Transcribed page contents:
· · ·

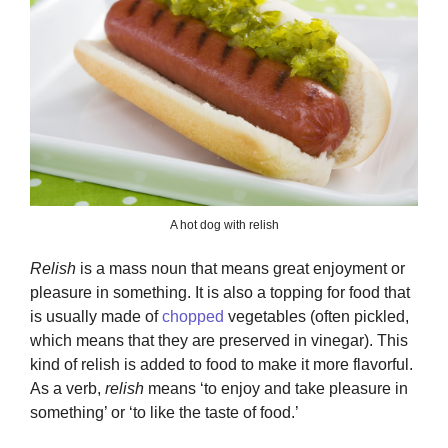
A hot dog with relish
Relish
is a mass noun that means great enjoyment or
pleasure in something. It is also a topping for food that
is usually made of
chopped
vegetables (often pickled,
which means that they are preserved in vinegar). This
kind of relish is added to food to make it more flavorful.
As a verb,
relish
means ‘to enjoy and take pleasure in
something’ or ‘to like the taste of food.’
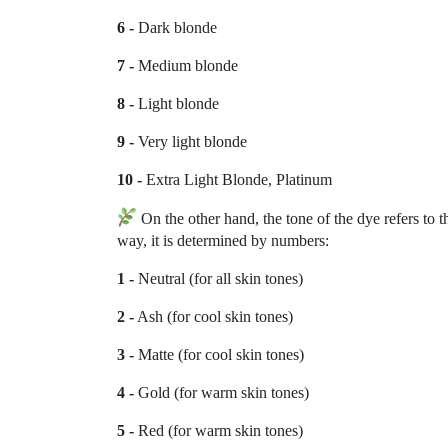
6 -
Dark blonde
7 -
Medium blonde
8 -
Light blonde
9 -
Very light blonde
10 -
Extra Light Blonde, Platinum
On the other hand, the tone of the dye refers to
way, it is determined by numbers:
1 -
Neutral (for all skin tones)
2 -
Ash (for cool skin tones)
3 -
Matte (for cool skin tones)
4 -
Gold (for warm skin tones)
5 -
Red (for warm skin tones)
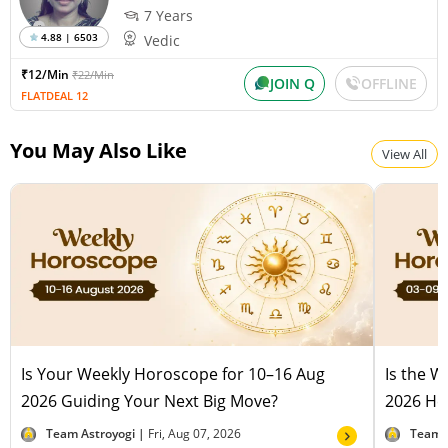
7 Years
4.88 | 6503
Vedic
₹12/Min
₹22/Min
JOIN Q
OFFLINE
FLATDEAL 12
You May Also Like
View All
Is Your Weekly Horoscope for 10–16 Aug
Is the 
2026 Guiding Your Next Big Move?
2026 Hel
Team Astroyogi |
Fri, Aug 07, 2026
Team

· · ·

**Your instructions**: An exact copy of the entries above is required, with the pictures left out.

**Output for this task**:
A hot dog with relish
Relish
is a mass noun that means great enjoyment or
pleasure in something. It is also a topping for food that
is usually made of
chopped
vegetables (often pickled,
which means that they are preserved in vinegar). This
kind of relish is added to food to make it more flavorful.
As a verb,
relish
means ‘to enjoy and take pleasure in
something’ or ‘to like the taste of food.’
6 -
Dark blonde
7 -
Medium blonde
8 -
Light blonde
9 -
Very light blonde
10 -
Extra Light Blonde, Platinum
On the other hand, the tone of the dye refers to
way, it is determined by numbers:
1 -
Neutral (for all skin tones)
2 -
Ash (for cool skin tones)
3 -
Matte (for cool skin tones)
4 -
Gold (for warm skin tones)
5 -
Red (for warm skin tones)
7 Years
4.88 | 6503
Vedic
₹12/Min
₹22/Min
JOIN Q
OFFLINE
FLATDEAL 12
You May Also Like
View All
Is Your Weekly Horoscope for 10–16 Aug
Is the 
2026 Guiding Your Next Big Move?
2026 Hel
Team Astroyogi |
Fri, Aug 07, 2026
Team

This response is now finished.